Ixtoword [k]-> returns words with index'k'

The code used is as follows:

There is another parameter that we need to calculate, that is, the maximum length of the title, which we do as follows:

So the maximum length of any title is 34.

10. Prepare data using generator functions

This is one of the most important steps in this case study. Here, we will learn how to prepare data in a manner that facilitates input to the deep learning model.

From now on, I will try to explain the remaining steps with the following example:

Consider that we have three images and their corresponding headings as follows:

Caption_1-> black cat sitting on the grass

Caption_2-> the white cat is walking on the road.

Caption_3-> the black cat is walking on the grass.

Now, suppose we will use the first two images and their titles to train the model, and we will use the third image to test our model.

Now the question we have to answer is: how do we construct it as a supervised learning problem?

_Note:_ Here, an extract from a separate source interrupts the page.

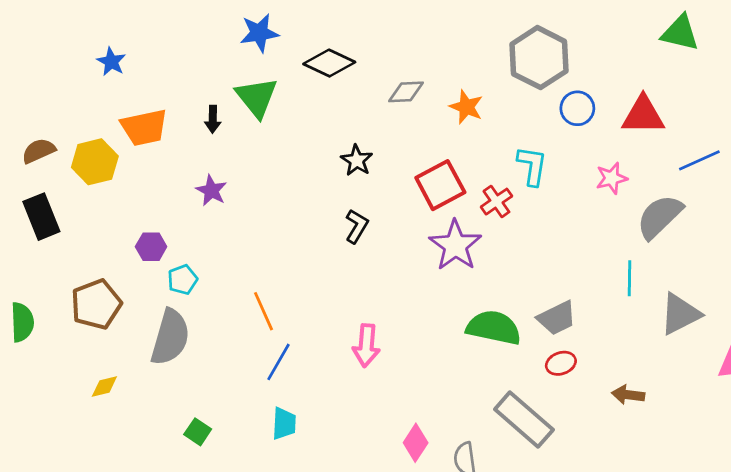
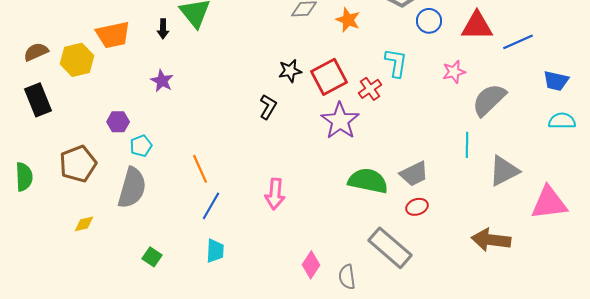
black star: (357, 160) -> (290, 71), moved, turned 30
blue line: (699, 160) -> (518, 42), moved
brown arrow: (628, 395) -> (491, 240), moved, size x1.6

What is the data matrix like? How many data points do we have? Etc.

First, we need to convert the two images into their corresponding 2048 length feature vectors, as described above. Let "Image_1" and "Image_2" be the feature vectors of the first two images, respectively.

Second, let's build a vocabulary for the first two (train) subtitles by adding two tags "startseq" and "endseq" to the two: (assuming we have performed the basic cleanup steps)

Caption_1-> "startseq black cat sitting on the grass endseq"

Caption_2-> "startseq White Cat is walking on the road"

Vocab = {black,cat,endseq,grass,is,on,road,sat,startseq,the,walking,white}

Let's give the index of each word in the glossary:

Black-1, Cat-2, endseq-3, Grass-4, is-5, in-6, Road-7, sit-8 Magi startseq-9 Personality 10, Walk-11, White-12

Now let's try to construct it as a supervised learning problem, where we have a set of data points D = {Xi,Yi}, where Xi is the eigenvector of the data point'i' and Yi is the corresponding target variable.

Let's take the first image vector Image_1 and its corresponding title "startseq, black cat sitting on the grass". Recall that Image vector is the input and the title is what we need to predict. But the way we predict the title is as follows:

For the first time, we provide the image vector and the first word as input, and try to predict the second word, namely:

Input = Image_1 + 'startseq'; output =' the'

Then we provide the image vector and the first two words as input and try to predict the third word, namely:

Input = Image_1 + 'startseq'; output =' cat'

Wait...

Therefore, we can summarize the data matrix of an image and its corresponding title as follows:

Data points corresponding to an image and its title

It must be noted that an image + title is not a single data point, but multiple data points, depending on the length of the title.

Similarly, if we consider both the image and its title, our data matrix will look like this:

Data matrix of image and title

We must now understand that in each data point, there is not only an image as input to the system, but also a partial subtitle that helps to predict the next word in the sequence.

Since we are working on sequences, we will use cyclic neural networks to read these partial subtitles (more on this later).

However, as we have discussed, we will not pass the actual English text of the title, but we will pass an index sequence, where each index represents a unique word.

Now that we have created an index for each word, let's replace the words with their index and understand what the data matrix will look like:

Replace the data matrix of words with an index

Since we will batch (explained later), we need to make sure that the length of each sequence is equal. Therefore, we need to append 0 to the end of each sequence. But how many zeros should we add to each sequence?

This is why we calculated that the maximum length of the title is 34 (if you remember). Therefore, we will append many zeros, which will result in a length of 34 for each sequence.

The data matrix will be as follows:

Attach zeros to each sequence so that they are the same length 34

A data generator is required:

I hope this will give you a better understanding of how we prepare the dataset for this problem. However, there is a big problem. In the above example, I only considered 2 images and titles, which resulted in 15 data points.

However, in our actual training data set, we have 6000 images, each with 5 subtitles. This makes a total of 30000 images and titles. Even assuming that the average length of each subtitle is only 5 words, it will result in a total of 30000 * 5, or 150000 data points.

Let's do some more calculations:

What is the length of each data point?

The length of the data point = the length of the image vector + the length of some subtitles.

Length of image feature vector = 2048 (discussed)

But what is the length of some subtitles?

Well, you might think it's 34, but that's wrong.

Each word (or index) will be mapped (embedded) to a higher dimensional space through a word embedding technique.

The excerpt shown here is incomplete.